Twitter’s Q2 revenues were $312 million, which was substantially above financial analysts’ consensus estimates. In addition, earnings beat estimates by a penny. Its user numbers also were greater than expected.
Both overall and mobile users were up, 24 and 29 percent respectively. Mobile was the source of 81 percent of the company’s $277 million in ad revenues (or $224 million).
Here are the important numbers:
Total revenue: $312 million, up 124 percent year-over-year
Ad revenue $277 million, up 129 percent
Data, licensing revenue was $35 million, up 90 percent
Mobile delivered 81 percent of total ad revenue
International revenue was $102 million or 33 percent of total revenue
Monthly active users 271 million, up 24 percent
Mobile active users were 211 million, up 29 percent
Timeline views were 173 billion, up 15 percent
The company had been dogged by skepticism recently about whether it could grow users and engagement. Yet all metrics appear positive (and some way up) across the board.
The stock is up more than 30 percent right now in after-hours trading.
We’ll be listening in on the conference call and report anything interesting. So check back.
Earnings call:
CEO Dick Costolo’s remarks:
We are the “world’s real-time information network”
Ad revenue growth came primarily from higher engagement
Highest number of net new user additions in five quarters
World Cup was a model of how Twitter wants to do events coverage. Showed how Twitter can grow/proposer by organizing content around topics and live events
6.5 billion impressions on and off Twitter during the World Cup final
There are “hundreds of millions” of additional unique users who come to Twitter monthly but don’t log in
Size of Twitter’s total audience is 2X – 3X its active user base.
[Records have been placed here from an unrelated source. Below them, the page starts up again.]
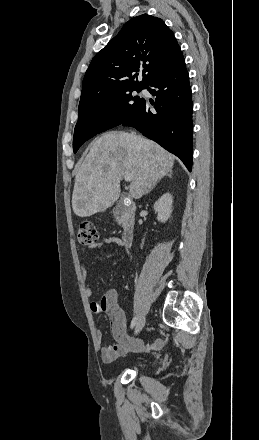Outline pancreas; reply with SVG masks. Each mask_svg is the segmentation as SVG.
<instances>
[{
  "label": "pancreas",
  "mask_w": 259,
  "mask_h": 440,
  "mask_svg": "<svg viewBox=\"0 0 259 440\" xmlns=\"http://www.w3.org/2000/svg\"><path fill=\"white\" fill-rule=\"evenodd\" d=\"M121 223H122V224H123V226H124V221H121V222H120V224H121Z\"/></svg>",
  "instance_id": "cf45deb5"
}]
</instances>
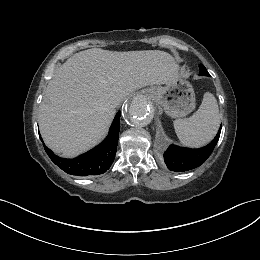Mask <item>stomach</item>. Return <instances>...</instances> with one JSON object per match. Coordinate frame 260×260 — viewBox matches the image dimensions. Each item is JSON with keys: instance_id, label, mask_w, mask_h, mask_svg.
<instances>
[{"instance_id": "0dacf381", "label": "stomach", "mask_w": 260, "mask_h": 260, "mask_svg": "<svg viewBox=\"0 0 260 260\" xmlns=\"http://www.w3.org/2000/svg\"><path fill=\"white\" fill-rule=\"evenodd\" d=\"M148 94L172 118L185 117L192 112L196 105L192 85L180 75L166 83L165 86L149 88Z\"/></svg>"}]
</instances>
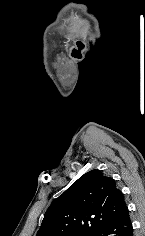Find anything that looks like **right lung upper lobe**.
I'll use <instances>...</instances> for the list:
<instances>
[{"mask_svg":"<svg viewBox=\"0 0 145 236\" xmlns=\"http://www.w3.org/2000/svg\"><path fill=\"white\" fill-rule=\"evenodd\" d=\"M126 208L115 181L92 170L50 205L36 236H94Z\"/></svg>","mask_w":145,"mask_h":236,"instance_id":"cb5924a9","label":"right lung upper lobe"}]
</instances>
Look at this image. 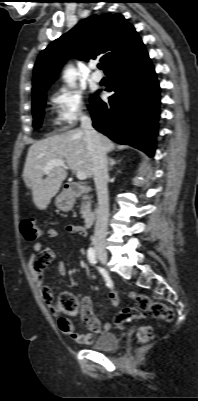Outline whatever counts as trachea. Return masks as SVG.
<instances>
[{
  "instance_id": "obj_1",
  "label": "trachea",
  "mask_w": 198,
  "mask_h": 401,
  "mask_svg": "<svg viewBox=\"0 0 198 401\" xmlns=\"http://www.w3.org/2000/svg\"><path fill=\"white\" fill-rule=\"evenodd\" d=\"M98 68L99 69H103V65L102 64H98Z\"/></svg>"
}]
</instances>
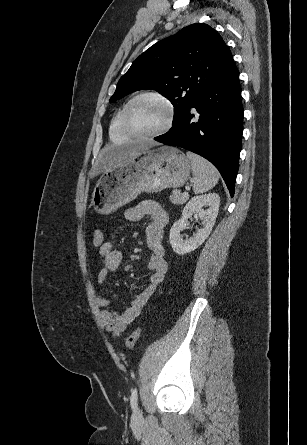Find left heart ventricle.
<instances>
[{"mask_svg": "<svg viewBox=\"0 0 307 445\" xmlns=\"http://www.w3.org/2000/svg\"><path fill=\"white\" fill-rule=\"evenodd\" d=\"M131 118L138 131L153 132L164 125L167 119V110L158 100L145 99L135 104Z\"/></svg>", "mask_w": 307, "mask_h": 445, "instance_id": "left-heart-ventricle-1", "label": "left heart ventricle"}]
</instances>
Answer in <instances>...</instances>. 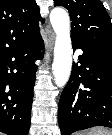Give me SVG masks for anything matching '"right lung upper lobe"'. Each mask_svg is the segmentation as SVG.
I'll list each match as a JSON object with an SVG mask.
<instances>
[{"mask_svg": "<svg viewBox=\"0 0 112 135\" xmlns=\"http://www.w3.org/2000/svg\"><path fill=\"white\" fill-rule=\"evenodd\" d=\"M35 0H0V57L39 35Z\"/></svg>", "mask_w": 112, "mask_h": 135, "instance_id": "right-lung-upper-lobe-1", "label": "right lung upper lobe"}]
</instances>
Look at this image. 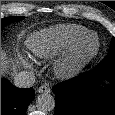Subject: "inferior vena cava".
Returning a JSON list of instances; mask_svg holds the SVG:
<instances>
[{"label":"inferior vena cava","instance_id":"obj_1","mask_svg":"<svg viewBox=\"0 0 115 115\" xmlns=\"http://www.w3.org/2000/svg\"><path fill=\"white\" fill-rule=\"evenodd\" d=\"M35 83V76L32 72L21 71L14 77V85L19 88H29Z\"/></svg>","mask_w":115,"mask_h":115}]
</instances>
Trying to improve product and overall experience for these not-logged-in uniques.
Incoming CFO Anthony Noto: full-year guidance would be between $1.31 billion and $1.33 billion. This represents an increase over previous guidance based on Q2 and other developments the company is seeing.
Q&A:
Costolo says that Twitter is going to “build the largest audience in the world.” He said there will be more experiments and efforts directed toward the non-member audience. However Twitter remains committed to delivering the best user experience to members.
Noto: Other companies disrupt existing businesses. Twitter makes existing companies and brands better than they would otherwise be.
Noto: 16 million new net users in the quarter
There were several questions about cards, buy buttons and commerce on Twitter. Costolo and Noto didn’t offer much substantive discussion however.
Noto: Twitter “ad loads” are significantly lower vs. industry peers; there’s a big upside in terms of ad coverage.
Costolo: we have three audiences — logged-in users, syndicated audiences/users and “hundreds of millions” of users who come to the site but aren’t registered users. Costolo reiterated the big opportunity in doing a better job engaging the third group.
Costolo argues the Twitter user experience can be “a lot better.” Improved user experiences will add to Twitter’s metrics and bottom line.
Current Twitter self-service ads “primarily” being used by small businesses. Twitter hopes that enterprises increasingly use them over time.
Noto: smartphone penetration in developing markets will increase content creation and consumption on Twitter in those markets.
Noto: Better targeting and more ad formats will deliver higher CTRs over time. We will reach or exceed ROI/engagement metrics relative to our industry peers.